» ASSIGNED TASK:
Entries follow. Return each line that contains the word "click".
━━━━━ EXCERPTED RECORDS
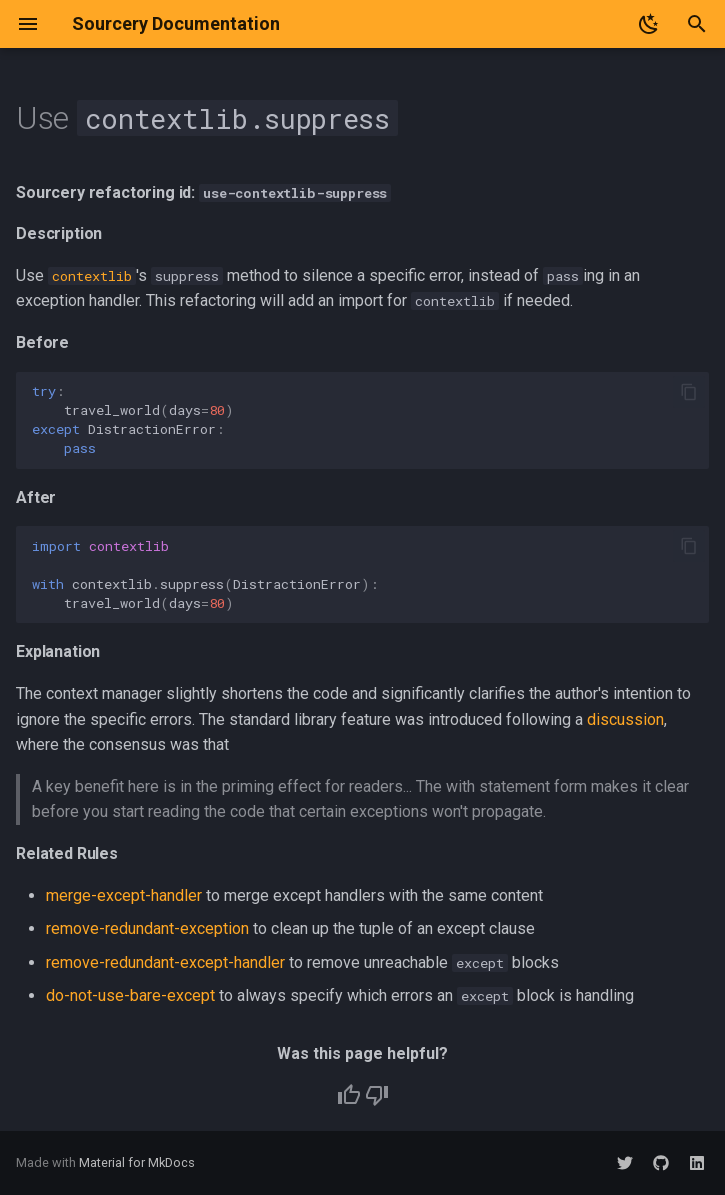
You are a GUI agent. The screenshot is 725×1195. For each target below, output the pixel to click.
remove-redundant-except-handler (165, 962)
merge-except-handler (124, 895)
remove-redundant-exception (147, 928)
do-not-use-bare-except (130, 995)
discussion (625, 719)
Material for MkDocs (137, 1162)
━━━━━━━━━━
━━━━━ EXCERPTED RECORDS
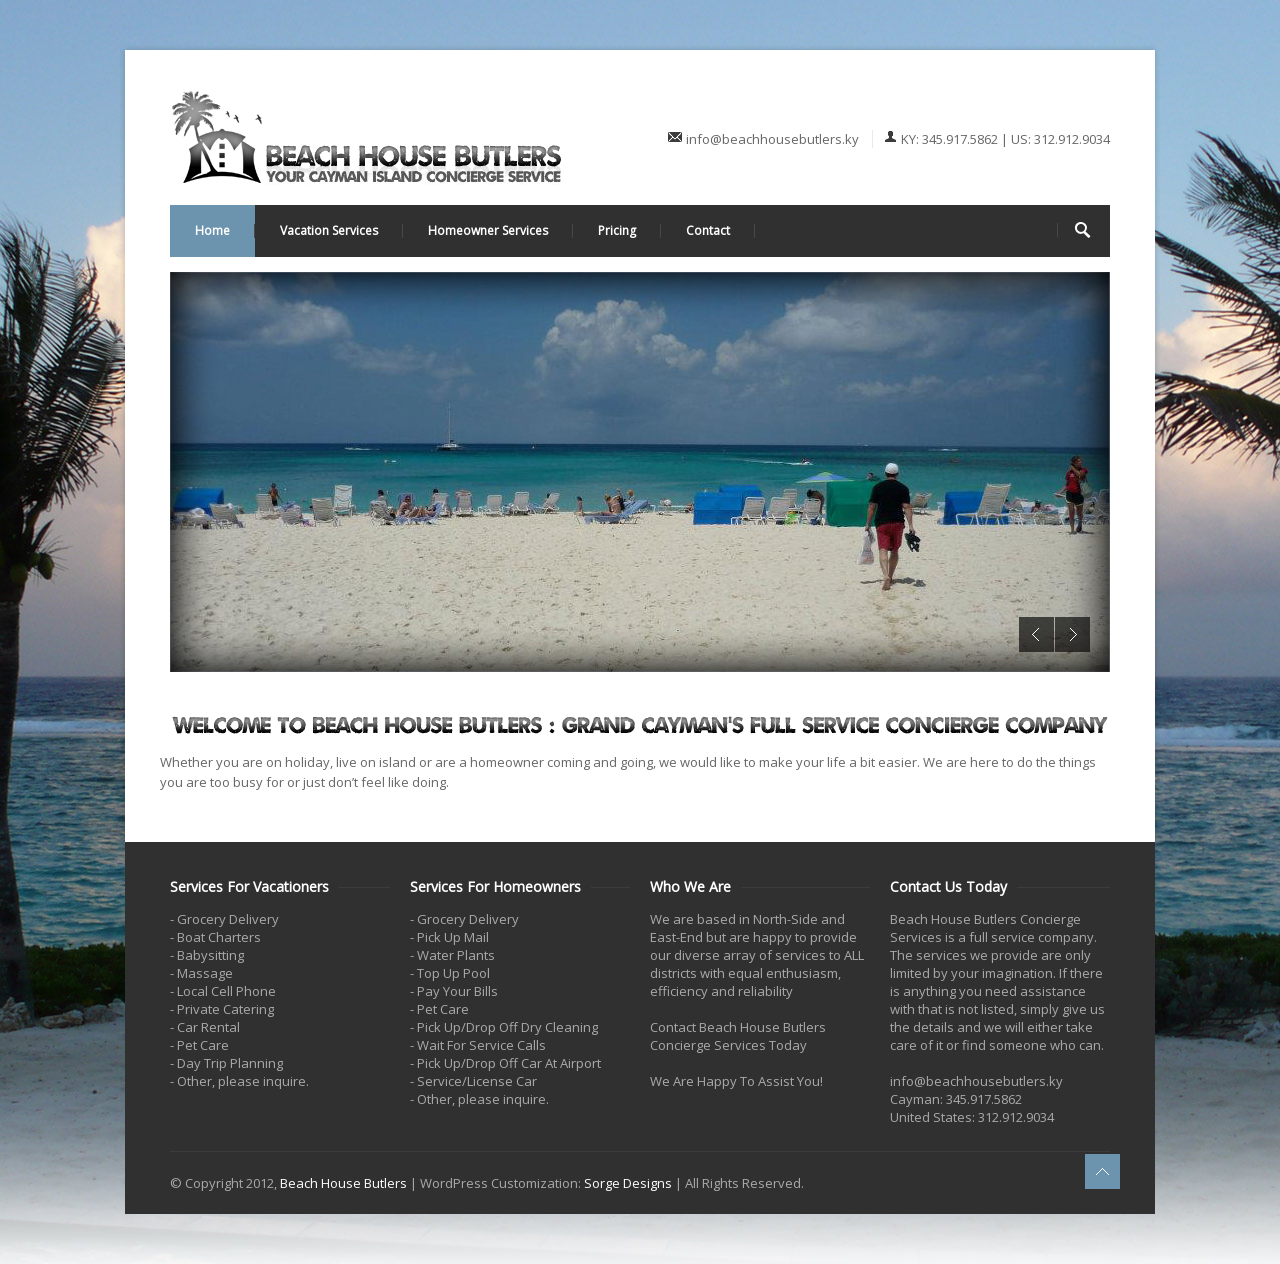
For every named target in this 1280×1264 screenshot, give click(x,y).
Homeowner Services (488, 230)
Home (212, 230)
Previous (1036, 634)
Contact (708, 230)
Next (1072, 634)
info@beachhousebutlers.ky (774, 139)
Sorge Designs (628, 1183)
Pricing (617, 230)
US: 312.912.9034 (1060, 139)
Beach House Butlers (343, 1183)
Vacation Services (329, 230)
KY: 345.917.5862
━━━━━━━━━━
» RESPONSE TO THIS TASK:
You are a GUI agent. The screenshot is 725×1195. For each target below, output the pixel to click.
For every named target in this 1280×1264 screenshot, give click(x,y).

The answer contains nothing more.